Saturday, November 23, 2013

about sleeping late on the Cunard transatlantic to Southampton

I was expecting to rest and work on my E-book destination city guide series, but to my dismay, the hour was moved forward every day at 12 noon, and if I slept in I had to press breakfast into lunch and then before I knew it, it was late enough to get ready for dinner—after looking at the 4 page activity list, everything was taking place at about the same time to squeeze in all of it, but I would have been a marathon runner to make all, which took place in every nook and cranny of the sprawling decks on the Queen Mary 2, and I was so busy playing catchup with time to get some exercise on deck, and grabbing lunch, or what I could get of it since I didn't have time to eat in Britannia Restaurant, I couldn't find a minutre to spare.
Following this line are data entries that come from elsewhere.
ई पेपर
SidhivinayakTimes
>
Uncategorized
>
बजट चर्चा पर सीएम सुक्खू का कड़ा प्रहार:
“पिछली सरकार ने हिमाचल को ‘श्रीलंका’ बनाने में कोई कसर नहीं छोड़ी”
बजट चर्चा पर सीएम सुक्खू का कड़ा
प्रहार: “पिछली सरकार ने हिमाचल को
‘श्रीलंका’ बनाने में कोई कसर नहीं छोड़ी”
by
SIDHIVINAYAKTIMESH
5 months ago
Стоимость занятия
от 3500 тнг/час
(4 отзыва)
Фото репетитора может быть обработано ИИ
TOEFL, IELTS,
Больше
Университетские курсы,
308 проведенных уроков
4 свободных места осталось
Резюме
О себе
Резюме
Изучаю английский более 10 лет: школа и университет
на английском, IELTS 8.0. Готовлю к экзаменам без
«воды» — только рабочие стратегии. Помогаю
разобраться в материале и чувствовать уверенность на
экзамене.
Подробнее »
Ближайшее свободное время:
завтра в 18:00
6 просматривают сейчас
Everyone was hurrying to eat something—the only relaxed passengers had to have been up at 5 a.m. to get time to eat and attend a lecture—though it would have had to be only 1 of the many as all were jammed in to the 4 hour day after 1 p.m.,  and lunch had to be fitted in, because the sea air seemed to bring a need to eat more.  I noticed that it had to be those early 4 and 5 a.m. risers who were napping on a deck chair.  Or was it that for many of us, those less than early risers there was so little time between 1 and 6 p.m., which was the first sitting for dinner.  And ladies had to fit in getting hair done, dressed, and made up to look just perfect for the first formal dinner. 

I had the chosen the 6 p.m., but I changed to the 8:30 p.m. seating as I realized my stomach couldn't eat all that food within the space of the few hours left in the day when 1 p.m. came an hour ahead of my inner body clock.  But then, I was dismayed to find out that I didn't to bed until after 2 a.m. as my table mates were having after dinner coffee and conversing—I realized that socializing and that hour forward every day meant rising at 7:30 a.m., but then I was so exhausted that following day.
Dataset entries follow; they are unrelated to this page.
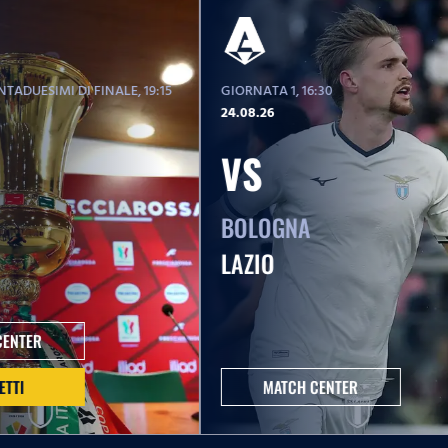
TADUESIMI DI FINALE
, 19:15
GIORNATA 1
, 16:30
24.08.26
VS
BOLOGNA
LAZIO
CENTER
ETTI
MATCH CENTER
It ended up that sleep wasn't possible, I was barely getting 5 hours even when I wanted to skip breakfast, as the Captain had found something he wanted to converse about, and I couldn't shut off the sound of his voice coming into my room—but then we had to do a deck drill, and lo and behold the 2nd day whizzed by, and I never got a chance to sit on deck chair, I didn't even walk the deck, I didn't have time.

Also I had to visit the Purser's desk and queue on line to make arrangements for storing my formal clothing hang up bag in Southampton, as I was returning on the 8th of October to take the transatlantic cruise back to Red Hook in Brooklyn, U.S.A.  I asked lots of questions about the storage since I had very expensive formal clothing purchased especially for the trip.  I had few chances to wear such things and I had given away what I had years earlier. 

When I was finally at the head of the line (about an hour later), and I wondered if I'd have a chance to eat some lunch, or something, because I was ravenous since I had eaten much earlier than usual, I managed to still my impatience and tell the clerk at the Purser's desk that I had no travel insurance since I had 1 piece of luggage and I was taking it on the train with me after we docked at Hamburg.  I also mentioned that the hangup bag had fit inside my luggage but storage until I returned on October 8 seemed like a good idea because my luggage would be lighter. 

I mentioned that I planned to put my 2 pairs of designer shoes specially ordered to fit me inside the bag, and I also was planning to include my lovely Christian Dior slippers, which I didn't need as I had the Cunard flat slippers to use while I was traveling.  The clerk noted that my luggage was insured against loss, and I didn't ask for how much, as I was certain that Cunard would give a passenger on the Cunard 's flagship Queen Mary 2 with an Ocean View room sufficient insurance to cover loss, which the clerk assured me wouldn't happen.  The clerk also noted that luggage storage was not considered the same as it would be if a passenger gave Cunard their luggage to load on board prior to leaving the port.

But then I had no way of knowing that my formal clothing which I had meticulously chosen was soon to be something only in my fond memories of those 7 hurried and harried days, as I left the bag with the tags given to me by the clerk and carefully filled out in front of my stateroom door at 6 p.m. the evening of the 28th of September—earlier that day I waited again on line to show one of clerks at the Purser's desk the tag I filled out—for some reason I was worried and needed to be reassured that the tag was filled out correctly.